Play of the Week 23: The offside law – interfering with play
Play of the Week 23 with PRO Training & Development Manager Paul Rejer features an offside call in the Houston Dynamo versus Philadelphia Union game.
Rejer said: “Since the Offside Law interpretation change in 2005, which clarified that a player has to be ‘active’ before he commits an offside offense, ARs have been taught the ‘wait and see’ technique.
“This simply means waiting until an offense has been committed before raising the flag. The three ways a player can be active are;
– Interfering with play
– Interfering with an opponent
– Gaining an advantage by being in that position
“I often refer to it as ‘think PIG’ as an easy reminder.
“In previous editions of Play of the Week I have covered interfering with an opponent and gaining an advantage and this week I am completing the set by discussing interfering with play – probably the easiest of the three to interpret.
“The law’s guidelines state; Interfering with play means playing or touching the ball passed or touched by a team-mate.
“So, bearing in mind that players cannot be penalized for being in an offside position until they commit a ‘PIG’ offense, ARs have to wait and see before raising the flag.
“In this incident Dynamo’s Giles Barnes played the ball forward. His teammate Will Bruin, who was in an offside position, started running towards the ball but stopped short to allow Barnes to intercept.
“AR Frank Anderson anticipated that Bruin was going to play the ball and incorrectly raised his flag.
“As soon as he raised his flag he realized his error and admitted to an understandably puzzled Houston head coach Dominic Kinnear that it was “his mistake”, in an honorable effort to take the heat off referee Baldomero Toledo.
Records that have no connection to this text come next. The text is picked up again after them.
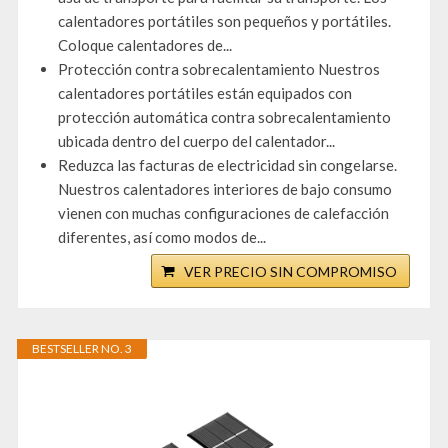
calentadores portátiles son pequeños y portátiles.
Coloque calentadores de...
Protección contra sobrecalentamiento Nuestros
calentadores portátiles están equipados con
protección automática contra sobrecalentamiento
ubicada dentro del cuerpo del calentador...
Reduzca las facturas de electricidad sin congelarse.
Nuestros calentadores interiores de bajo consumo
vienen con muchas configuraciones de calefacción
diferentes, así como modos de...
VER PRECIO SIN COMPROMISO
BESTSELLER NO. 3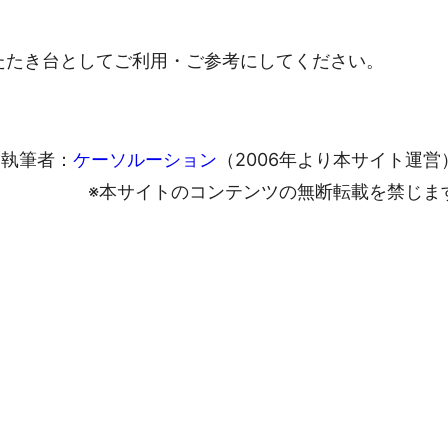
たたき台としてご利用・ご参考にしてください。
執筆者：
ケーソルーション
（2006年より本サイト運営
※本サイトのコンテンツの無断転載を禁じま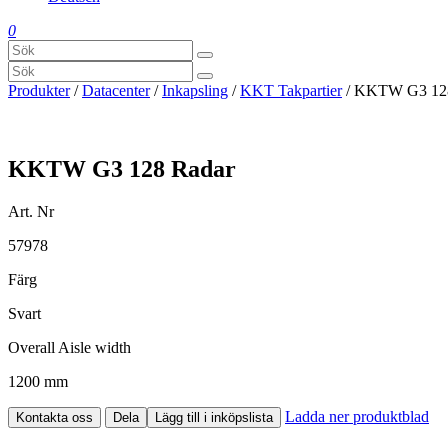
0
Produkter
/
Datacenter
/
Inkapsling
/
KKT Takpartier
/ KKTW G3 12
KKTW G3 128 Radar
Art. Nr
57978
Färg
Svart
Overall Aisle width
1200 mm
Ladda ner produktblad
Kontakta oss
Dela
Lägg till i inköpslista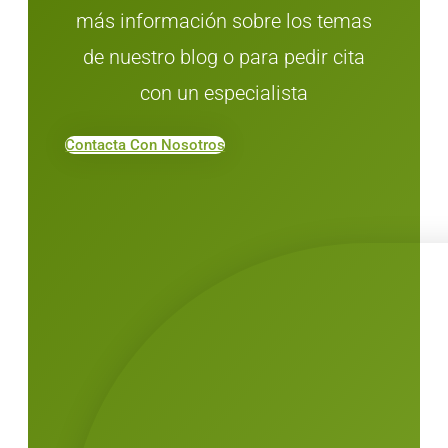
más información sobre los temas
de nuestro blog o para pedir cita
con un especialista
Contacta Con Nosotros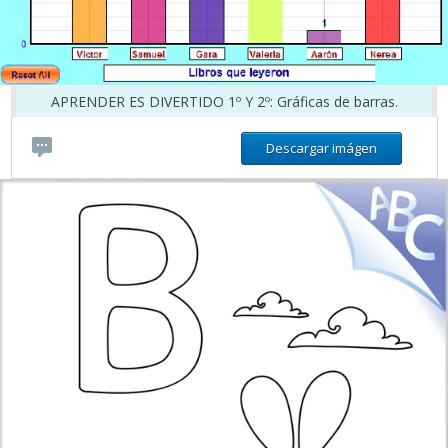
APRENDER ES DIVERTIDO 1º Y 2º: Gráficas de barras.
Descargar imágen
“But should he alone take the blame? I say no. Modern day referees also have a responsibility to consider offside offenses of this nature. Toledo could see that Bruin did not play the ball and, therefore, has not committed an offense. He should have over-ruled Anderson to achieve the correct call.”
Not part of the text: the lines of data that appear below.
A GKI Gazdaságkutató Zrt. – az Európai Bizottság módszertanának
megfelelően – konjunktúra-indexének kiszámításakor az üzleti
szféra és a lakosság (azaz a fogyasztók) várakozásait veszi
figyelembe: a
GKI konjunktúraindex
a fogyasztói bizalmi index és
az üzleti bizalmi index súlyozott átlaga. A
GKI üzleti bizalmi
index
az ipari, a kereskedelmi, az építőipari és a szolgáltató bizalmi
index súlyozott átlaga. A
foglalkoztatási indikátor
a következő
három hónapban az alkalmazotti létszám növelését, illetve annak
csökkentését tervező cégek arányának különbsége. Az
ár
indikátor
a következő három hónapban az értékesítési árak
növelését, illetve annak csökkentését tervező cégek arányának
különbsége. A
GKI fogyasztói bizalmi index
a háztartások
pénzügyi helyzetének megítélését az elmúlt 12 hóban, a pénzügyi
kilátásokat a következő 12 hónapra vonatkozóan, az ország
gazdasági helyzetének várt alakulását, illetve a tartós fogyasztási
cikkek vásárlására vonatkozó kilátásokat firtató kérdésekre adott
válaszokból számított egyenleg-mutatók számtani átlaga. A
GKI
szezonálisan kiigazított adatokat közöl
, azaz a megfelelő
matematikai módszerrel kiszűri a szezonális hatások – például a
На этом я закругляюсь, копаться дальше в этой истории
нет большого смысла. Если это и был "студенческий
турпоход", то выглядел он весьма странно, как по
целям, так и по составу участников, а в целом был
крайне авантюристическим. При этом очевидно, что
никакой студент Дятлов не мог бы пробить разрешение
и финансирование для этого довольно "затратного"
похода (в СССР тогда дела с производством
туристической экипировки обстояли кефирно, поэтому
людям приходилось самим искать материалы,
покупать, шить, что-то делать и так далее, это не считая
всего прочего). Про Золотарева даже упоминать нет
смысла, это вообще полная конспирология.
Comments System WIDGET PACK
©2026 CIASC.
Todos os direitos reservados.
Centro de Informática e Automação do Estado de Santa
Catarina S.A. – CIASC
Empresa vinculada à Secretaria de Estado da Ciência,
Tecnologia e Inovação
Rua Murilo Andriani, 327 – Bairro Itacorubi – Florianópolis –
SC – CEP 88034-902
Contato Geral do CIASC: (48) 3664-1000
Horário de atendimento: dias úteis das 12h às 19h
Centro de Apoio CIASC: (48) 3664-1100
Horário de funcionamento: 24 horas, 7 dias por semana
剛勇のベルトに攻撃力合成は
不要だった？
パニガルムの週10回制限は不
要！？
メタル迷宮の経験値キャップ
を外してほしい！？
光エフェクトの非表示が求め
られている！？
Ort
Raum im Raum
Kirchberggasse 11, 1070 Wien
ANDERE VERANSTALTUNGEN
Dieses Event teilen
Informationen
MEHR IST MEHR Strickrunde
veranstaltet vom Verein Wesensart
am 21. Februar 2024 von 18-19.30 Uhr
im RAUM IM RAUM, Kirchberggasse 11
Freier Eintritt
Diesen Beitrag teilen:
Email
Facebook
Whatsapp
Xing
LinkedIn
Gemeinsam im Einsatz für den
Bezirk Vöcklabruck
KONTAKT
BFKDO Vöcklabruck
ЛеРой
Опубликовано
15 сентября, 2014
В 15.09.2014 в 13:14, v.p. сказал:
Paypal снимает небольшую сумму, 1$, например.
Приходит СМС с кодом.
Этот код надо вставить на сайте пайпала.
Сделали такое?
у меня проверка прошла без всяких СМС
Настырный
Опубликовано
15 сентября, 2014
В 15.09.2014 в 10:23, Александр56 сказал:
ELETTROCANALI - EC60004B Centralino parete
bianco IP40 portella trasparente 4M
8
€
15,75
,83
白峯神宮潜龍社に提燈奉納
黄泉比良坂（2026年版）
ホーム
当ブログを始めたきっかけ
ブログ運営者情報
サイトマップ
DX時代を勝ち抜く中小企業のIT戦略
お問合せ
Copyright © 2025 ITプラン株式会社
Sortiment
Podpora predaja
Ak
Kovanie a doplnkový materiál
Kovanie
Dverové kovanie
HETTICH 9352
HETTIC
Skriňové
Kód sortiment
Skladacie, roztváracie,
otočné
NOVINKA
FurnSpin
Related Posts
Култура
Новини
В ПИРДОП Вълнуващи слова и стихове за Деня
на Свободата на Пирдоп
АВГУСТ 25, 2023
What does Rejer believe we can learn from this incident?
– Always utilize the ‘wait and see’ technique before raising the flag.
– Do not anticipate, no matter how obvious it may appear, that the player in the offside position is going to play the ball. Wait until he actually commits an offense.
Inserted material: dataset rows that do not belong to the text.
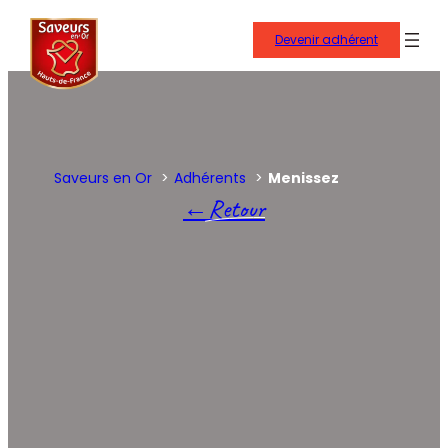
Aller
au
Devenir adhérent
contenu
Saveurs en Or
Adhérents
Menissez
Retour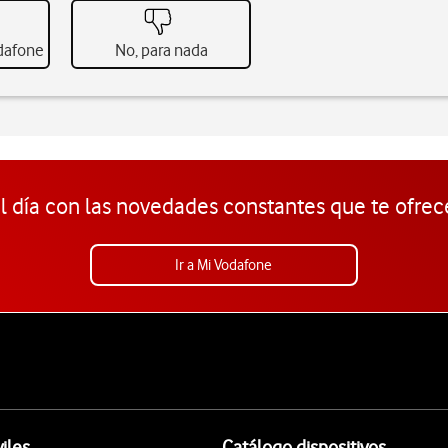
odafone
No, para nada
l día con las novedades constantes que te ofrec
Ir a Mi Vodafone
iles
Catálogo dispositivos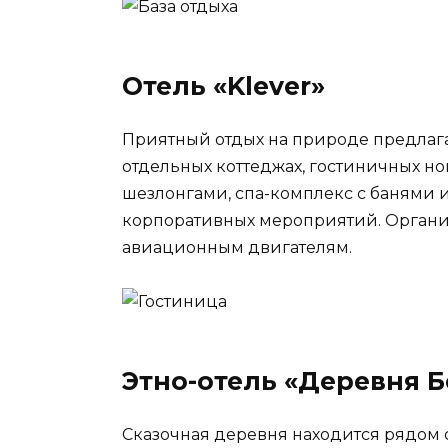
Отель «Klever»
Приятный отдых на природе предлагае
отдельных коттеджах, гостиничных но
шезлонгами, спа-комплекс с банями 
корпоративных мероприятий. Организу
авиационным двигателям.
Этно-отель «Деревня 
Сказочная деревня находится рядом с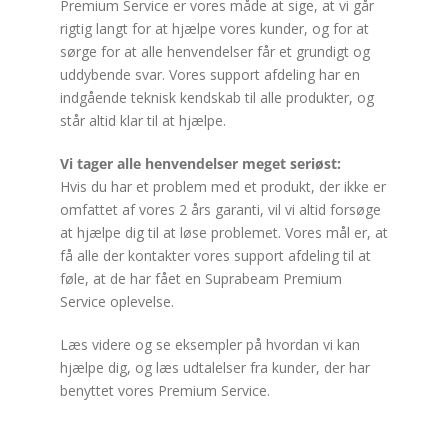
Premium Service er vores måde at sige, at vi går
rigtig langt for at hjælpe vores kunder, og for at
sørge for at alle henvendelser får et grundigt og
uddybende svar. Vores support afdeling har en
indgående teknisk kendskab til alle produkter, og
står altid klar til at hjælpe.
Vi tager alle henvendelser meget seriøst:
Hvis du har et problem med et produkt, der ikke er
omfattet af vores 2 års garanti, vil vi altid forsøge
at hjælpe dig til at løse problemet. Vores mål er, at
få alle der kontakter vores support afdeling til at
føle, at de har fået en Suprabeam Premium
Service oplevelse.
Læs videre og se eksempler på hvordan vi kan
hjælpe dig, og læs udtalelser fra kunder, der har
benyttet vores Premium Service.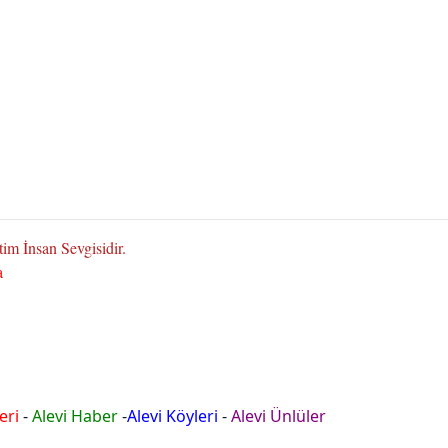
im İnsan Sevgisidir.
a
eri
-
Alevi Haber
-
Alevi Köyleri
-
Alevi Ünlüler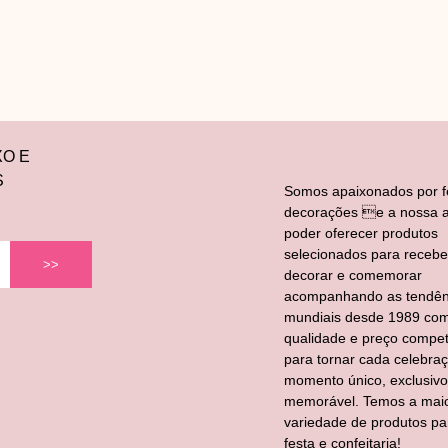
XO E
S
Somos apaixonados por f
decorações e a nossa a
poder oferecer produtos
selecionados para recebe
>>
decorar e comemorar
acompanhando as tendên
mundiais desde 1989 co
qualidade e preço competi
para tornar cada celebra
momento único, exclusivo
memorável. Temos a mai
variedade de produtos pa
festa e confeitaria!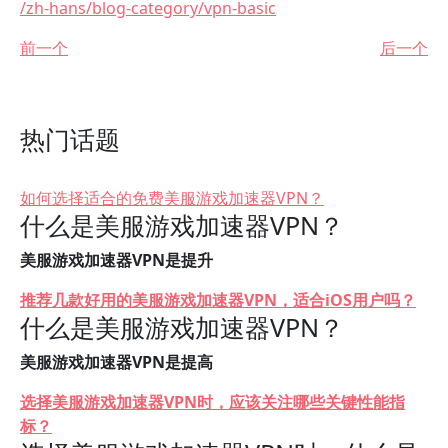
/zh-hans/blog-category/vpn-basic
前一个
后一个
热门话题
如何选择适合的免费美服游戏加速器VPN？
什么是美服游戏加速器VPN？
美服游戏加速器VPN是提升
推荐几款好用的美服游戏加速器VPN，适合iOS用户吗？
什么是美服游戏加速器VPN？
美服游戏加速器VPN是提高
选择美服游戏加速器VPN时，应该关注哪些关键性能指
标？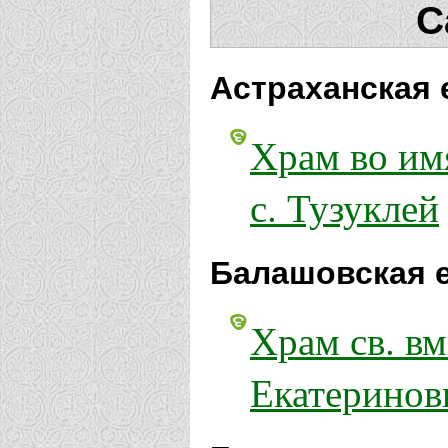
С
Астраханская 
Храм во им
с. Тузуклей
Балашовская 
Храм св. вм
Екатеринов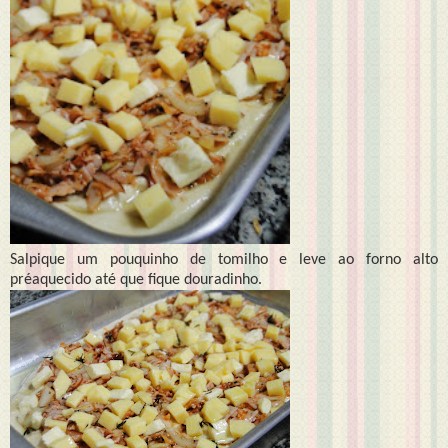
Salpique um pouquinho de tomilho e leve ao forno alto
préaquecido até que fique douradinho.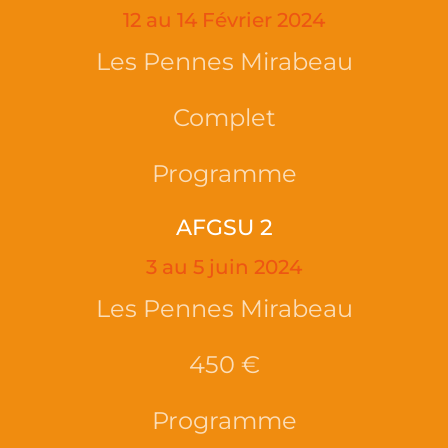
12 au 14 Février 2024
Les Pennes Mirabeau
Complet
Programme
AFGSU 2
3 au 5 juin 2024
Les Pennes Mirabeau
450 €
Programme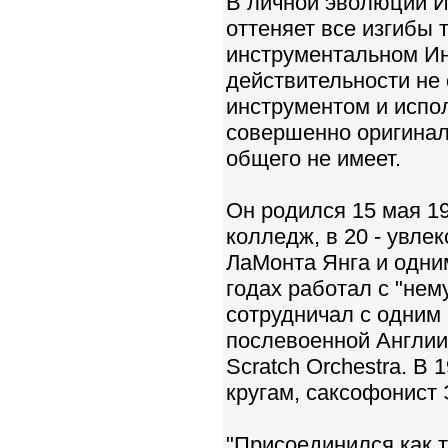
В личной эволюции И
оттеняет все изгибы 
инструментальном Ино
действительности не
инструментом и испол
совершенно оригинал
общего не имеет.
Он родился 15 мая 19
колледж, в 20 - увле
ЛаМонта Янга и одним
годах работал с "нем
сотрудничал с одним
послевоенной Англии
Scratch Orchestra. В
кругам, саксофонист 
"Присоединился как 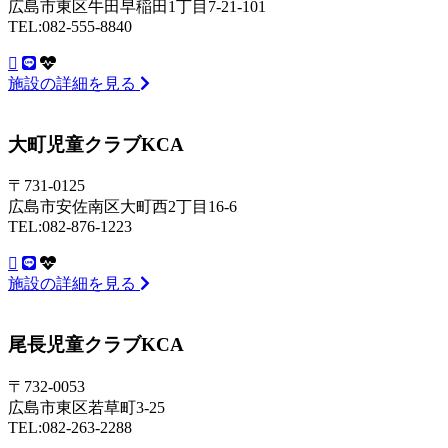
広島市東区牛田早稲田1丁目7-21-101
TEL:082-555-8840
施設の詳細を見る
大町児童クラブKCA
〒731-0125
広島市安佐南区大町西2丁目16-6
TEL:082-876-1223
施設の詳細を見る
尾長児童クラブKCA
〒732-0053
広島市東区若草町3-25
TEL:082-263-2288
– Keep the flag in the left hand when facing the field of play, all the way to the goal line, as this provides you with longer thinking time, while you change hands to your right hand to indicate.
– Share offside decision-making responsibility and do not automatically accept the adjudication of the AR.
– Gone are the days when referees should say “offsides are yours at all times” in pre-match instructions.
– Teamwork – think of the team and how you can assist your assistant.
Fans, players, coaches and TV pundits:
– Do not criticize an AR for taking his time before signaling for an offside offense – he may be using the ‘wait and see’ technique to make sure he makes the correct call, for the good of the game.